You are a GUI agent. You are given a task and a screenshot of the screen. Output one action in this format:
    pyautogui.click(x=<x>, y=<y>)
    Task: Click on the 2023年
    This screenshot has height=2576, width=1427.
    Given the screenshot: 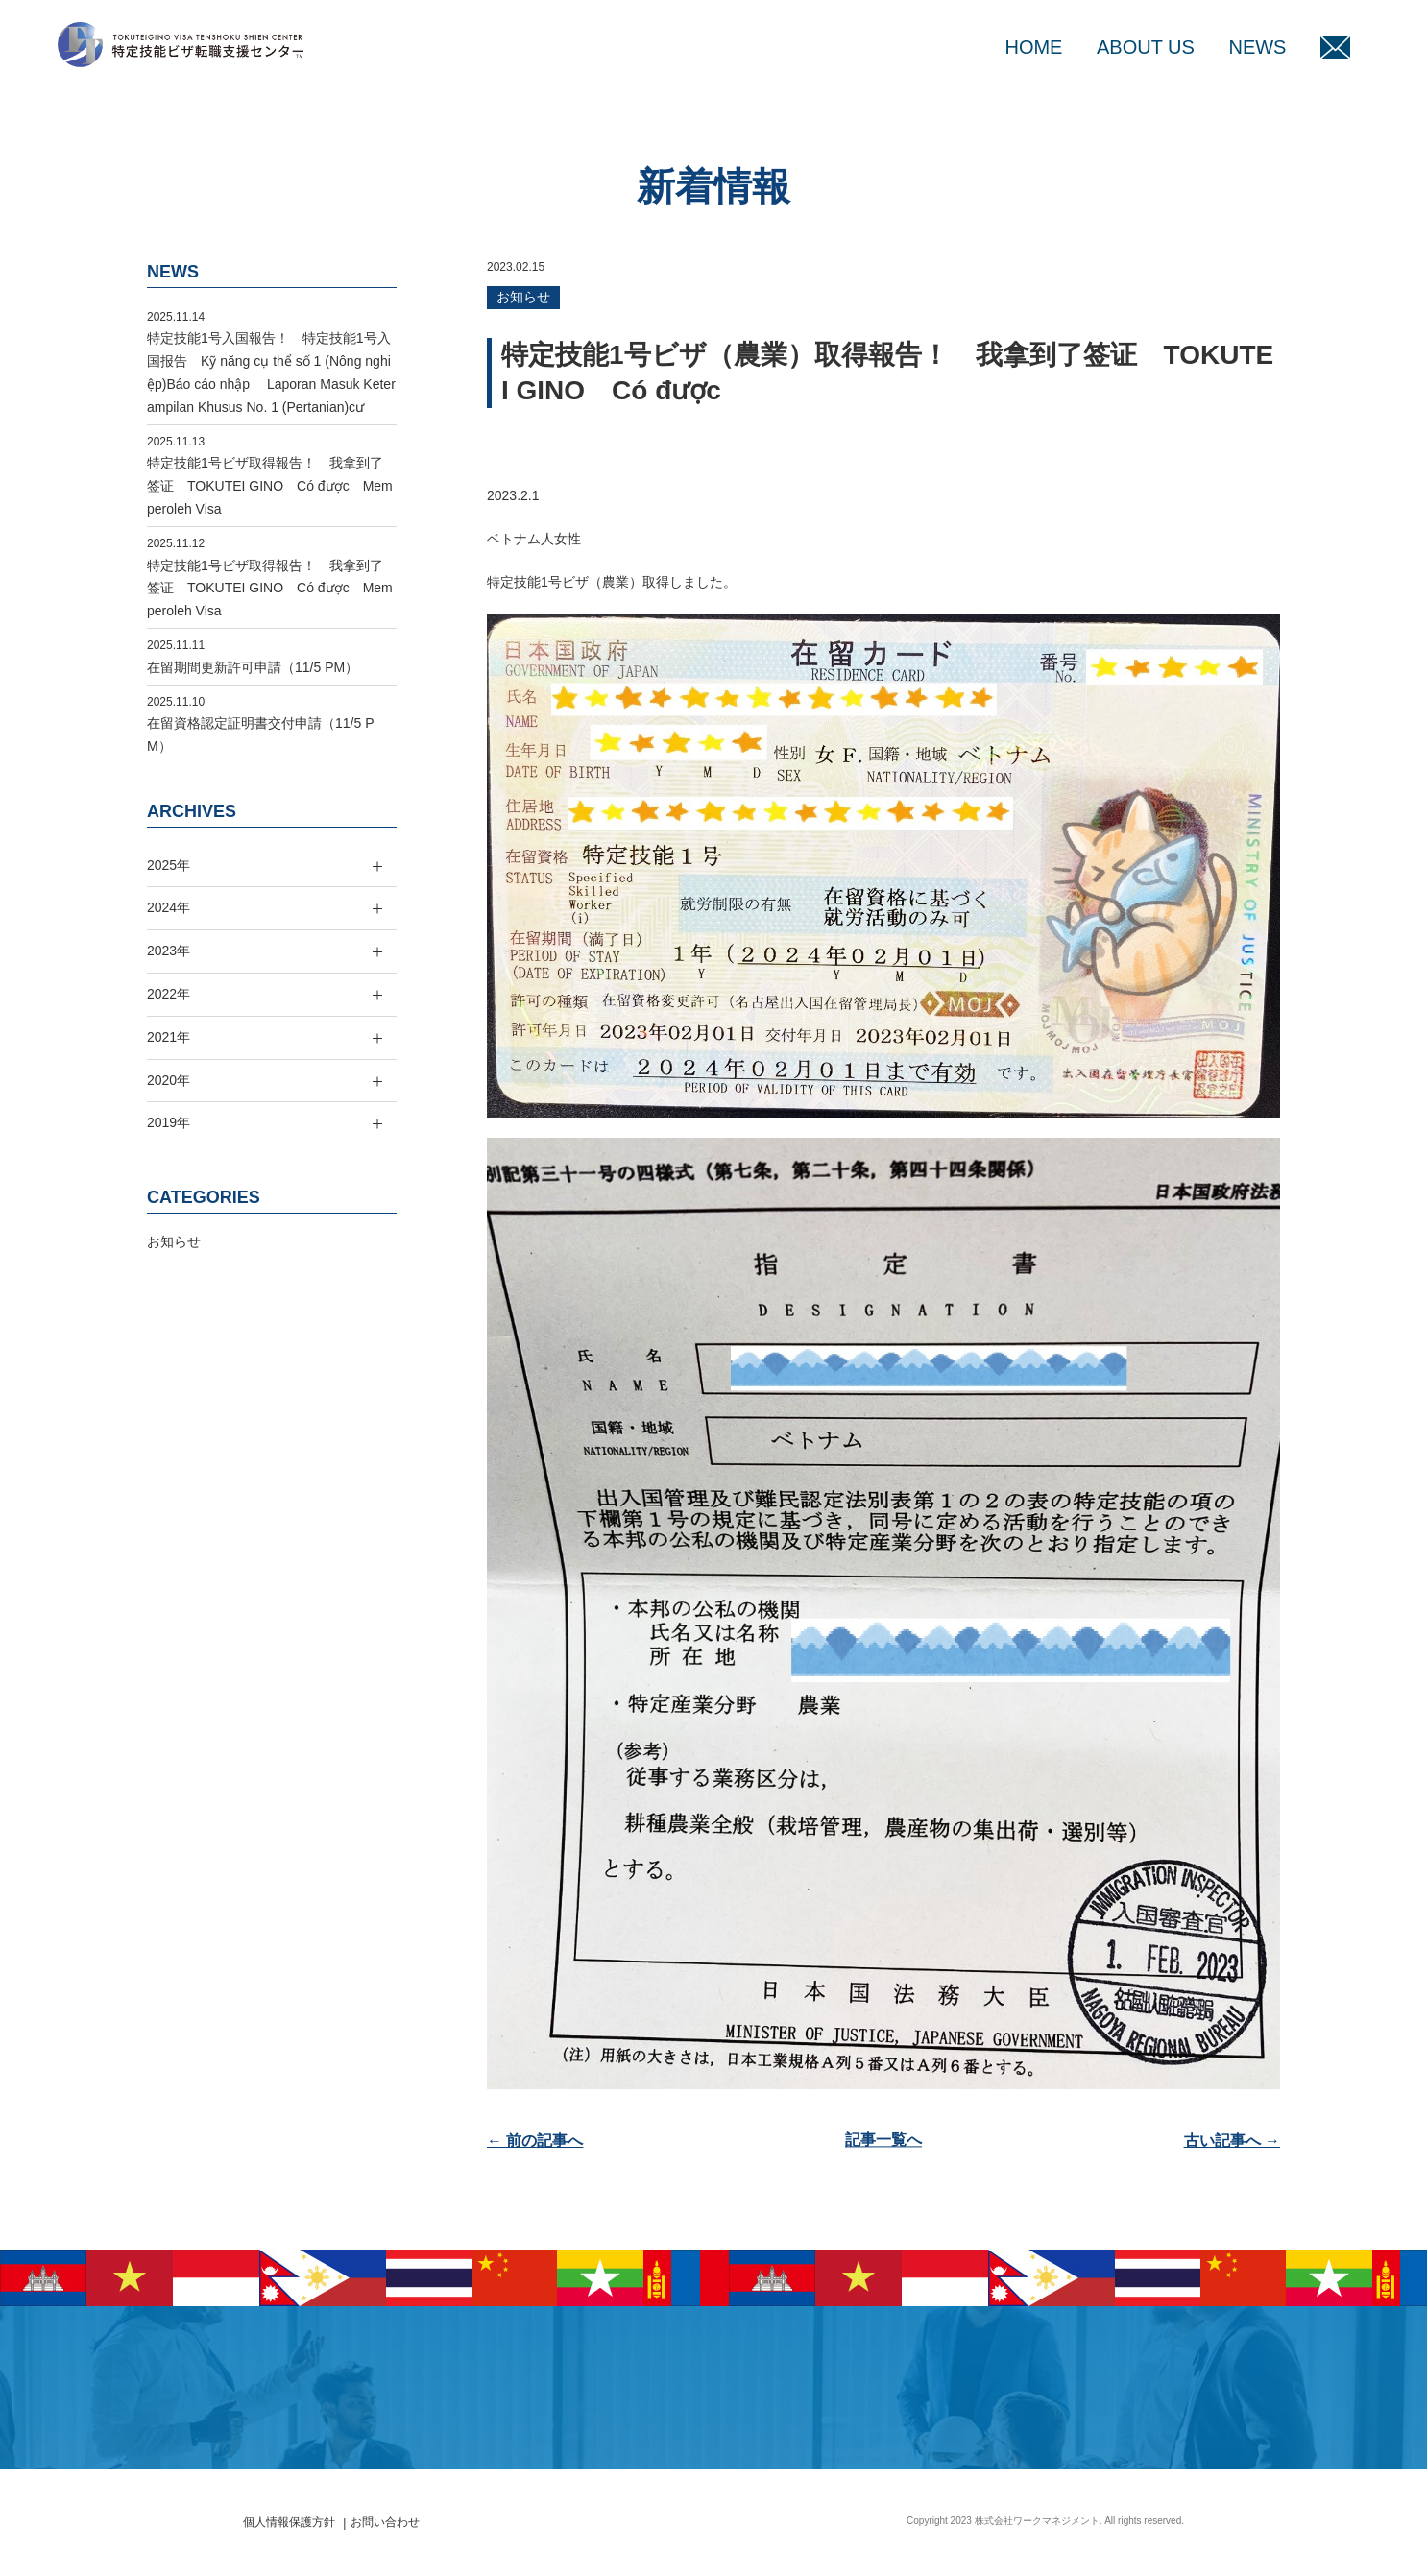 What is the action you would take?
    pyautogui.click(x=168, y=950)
---
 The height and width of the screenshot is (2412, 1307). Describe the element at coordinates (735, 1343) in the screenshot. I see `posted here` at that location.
---
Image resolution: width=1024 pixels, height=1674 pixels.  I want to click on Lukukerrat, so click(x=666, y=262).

◆ Exercise objective: Each line in the entries above, starting at the line with "You are a GUI" and ending at the line with "This screenshot has", is to be printed exactly, and only those lines.

◆ Result:
You are a GUI agent. You are given a task and a screenshot of the screen. Output one action in this format:
    pyautogui.click(x=<x>, y=<y>)
    Task: Click on the 2023年
    This screenshot has height=2576, width=1427.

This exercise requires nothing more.